Because not all writers who want to complete projects have the time or the funds to complete a full degree program, the Children’s Literature Fellows do their work within a framework tailored to their needs. The program bears 16 graduate level credits, and is customized, affordable, comprehensive, and professionally useful. Fellows work independently with the accomplished writers who make up Stony Brook Southampton’s outstanding faculty in a highly individualized curriculum that can be accomplished from home, and, twice a year, come together as a cohort: once in July during the Summer Conference and a second time in January for a special Publishing and Editing Conference during which they have the chance to meet with editors, agents and other members of the publishing industry.
During their year, each Fellow completes either one publishable YA or middle grade manuscript, or, for chapter and picture book writers, a series concept with one completed manuscript or, alternately, three separate manuscripts.
“There are very few programs like this out there for aspiring children’s literature authors,” Walton Hamilton said. “But children’s literature and YA are among the strongest and fastest growing sectors of the publishing industry right now, so this is valuable for writers on a number of levels.”
She added that the few places where graduate level programs like this are offered tend to be remote, while Stony Brook Southampton, with its satellite campus in Manhattan, is near to the heart of the publishing industry in New York City, and therefore offers more opportunities than most.
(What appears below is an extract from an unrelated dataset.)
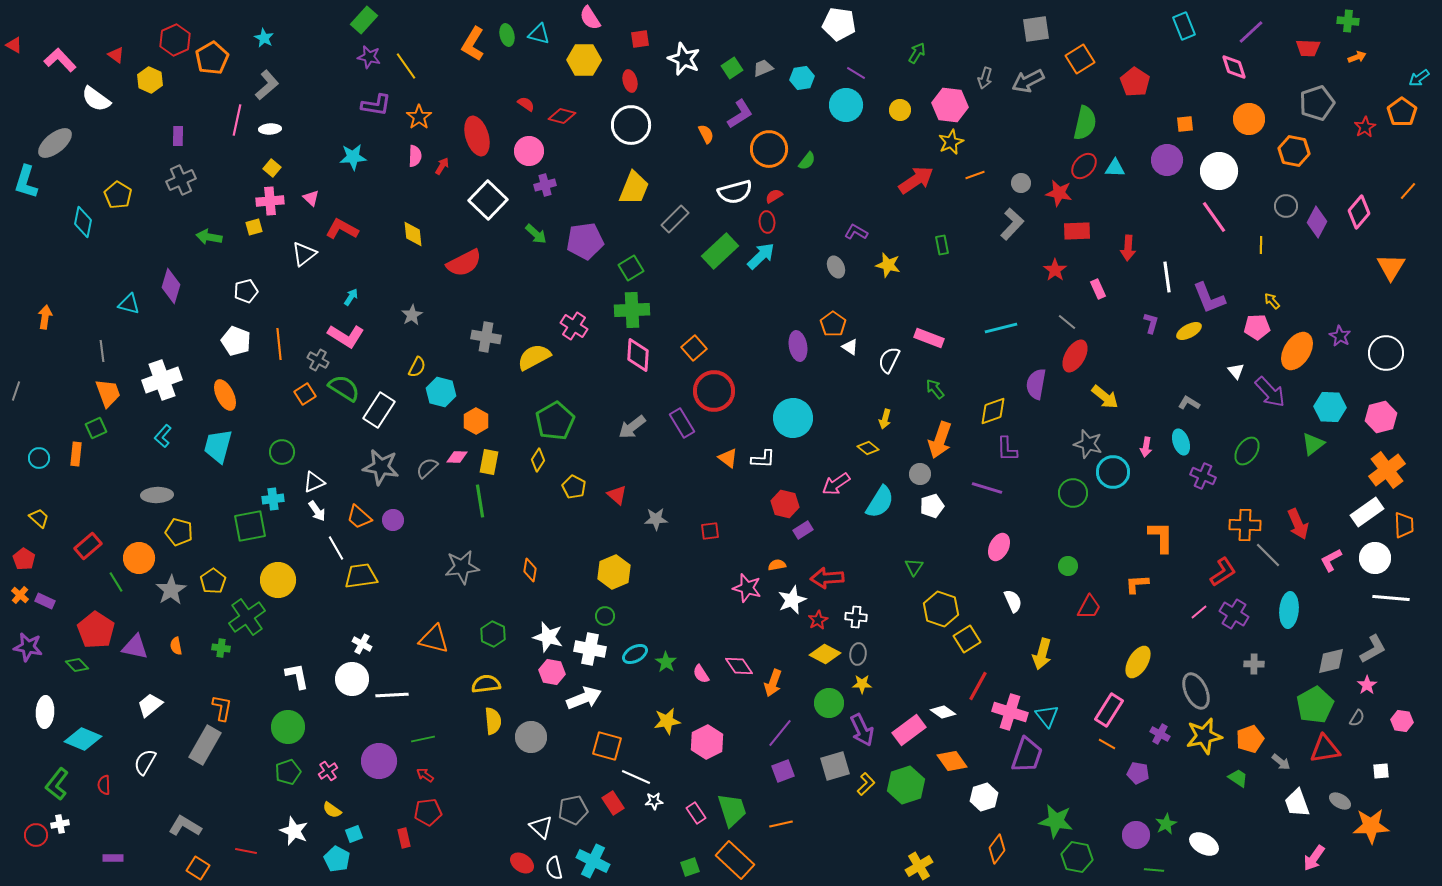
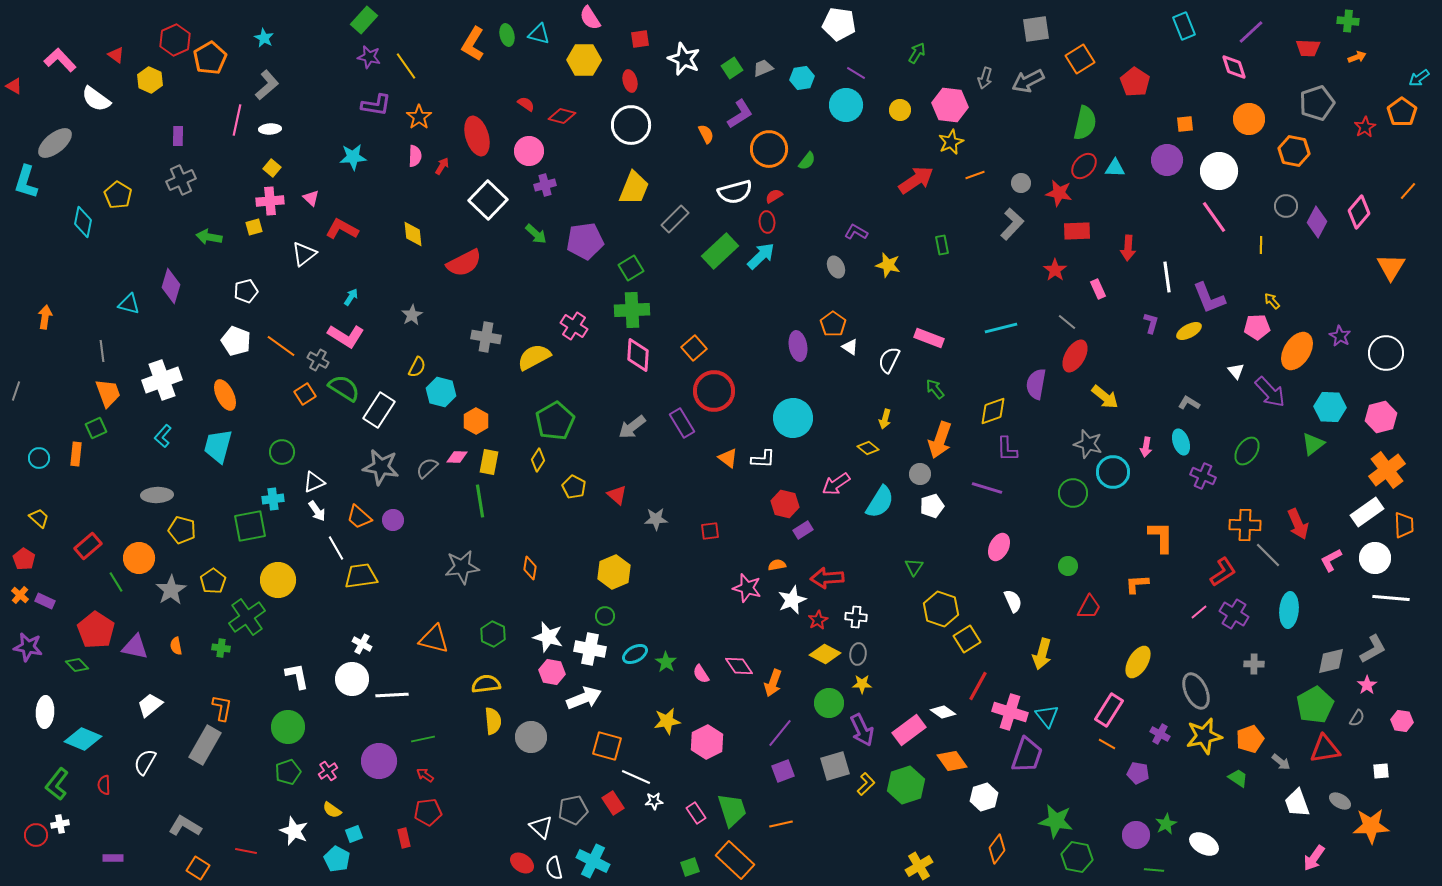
red triangle at (14, 45): moved 41 px down
orange pentagon at (212, 58): moved 2 px left
orange line at (279, 344): moved 2 px right, 2 px down; rotated 48 degrees counterclockwise
yellow pentagon at (179, 532): moved 3 px right, 2 px up
orange diamond at (530, 570): moved 2 px up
In addition, the publishing industry tends to be very closed to writers not represented by agents. The Editing and Publishing Conference is therefore key, and timed to segue into the Society of Children’s Book Writers and Illustrators’ (SCBWI) Winter Conference in New York City, for those who wish to attend.
Picture book author Julie Gribble, a 2013 Children’s Lit Fellow, says, “Being a Children’s Lit Fellow is like having a guided tour of a city you’d always wanted to explore – you learn so much more than you could traveling about on your own!”
“The Children’s Literature Fellowship is the best thing I’ve ever done for myself,” says middle grade novelist Janas Byrd. “It is a one-on-one mentorship with awarding winning authors who are also brilliant teachers. As a middle school teacher and mother of two, time is a hot commodity. This fellowship allows me the flexibility to write when it is most convenient for me. I will finish and polish my novel in nine months, a feat that would not have been possible to accomplish on my own.”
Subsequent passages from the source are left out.